Electric Tears
Novembre 13th, 2006- Artist: Buckethead
- Album: Electric tears
Non voglio parlare adesso di Buckethead, ci sarebbe forse troppo da dire. Basti sapere che è un chitarrista, che non gli è piaciuto suonare nei Guns’n Roses, che narra di essere stato cresciuto in un allevamento di polli, e che il signor Claypool da un po’ di tempo lo coinvolge in ogni suo disco, e lo stesso è valso per un bel pezzo per John Zorn ed i suoi Praxis.
Buckethead è un chitarrista del nuovo millenio, uno che ha saputo reinventarsi chitarrista rock dopo il duemila e per questo ha tutta la mia stima. Credo che con la chitarra abbia fatto di tutto, oltre a suonarla ovviamente, ma in questo album si presenta più classico del solito, insolitamente tranquillo, senza pezzi metal con cinque minuti di doppia cassa a martello, e senza il cantato. Assomiglia certamente più a Clapton che a se stesso, per quello a cui ci aveva abituato in precedenza, ma ascoltarlo mi provoca immensa goduria. Devo ammettere che lo ascolto prima di addormentarmi, ed ultimamente ci riesce benissimo, non per questo però va squalificato!
Electric Tears è il suo album intimista, elettrico, elettronico, ma suonato, e suonato bene. Oltre alla chitarra non c’è quasi niente, tracce su tracce di chitarra, con una fantasia ed una varietà da fare invidia.

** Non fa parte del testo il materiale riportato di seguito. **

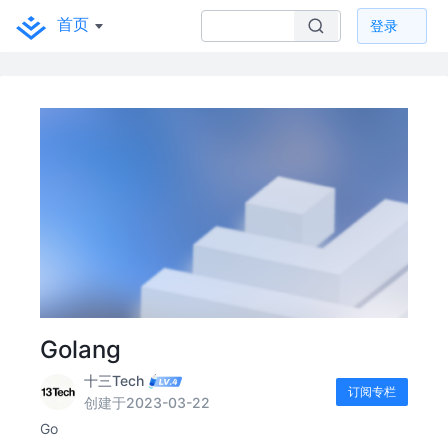
首页
登录
Golang
十三Tech
订阅专栏
创建于2023-03-22
Go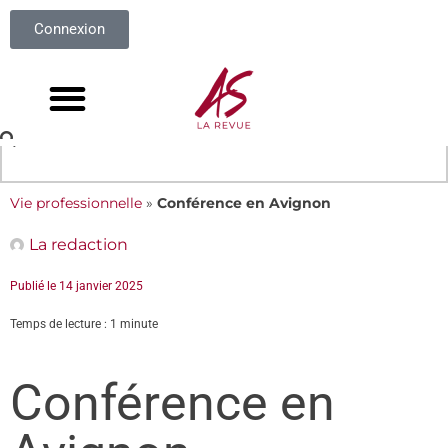
Connexion
Vie professionnelle
»
Conférence en Avignon
La redaction
Publié le
14 janvier 2025
Temps de lecture : 1 minute
Conférence en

Ci sono frasi da bluesman ed echi da allucinato, assoli incomprensibili ed altri melodiosi e cantabili, in generale l’album non ha un gran tiro (arriveranno anche le recensioni dei suoi dischi che tirano), ma ci fa scoprire un chitarrista, fuori da ogni genere e da ogni convenzione che una canzone detterebbe inevitabilmente. Sembra semplicemente suonare quel c..o che gli pare, ma non è così semplice, c’è un gran bel lavoro alle spalle di quest’ album.
Insomma, questo ragazzo è entrato ufficialmente nella mia top list, continuerò a parlarne ed a seguire il suo lavoro, sperando magari di poterlo vedere in Italia un giorno.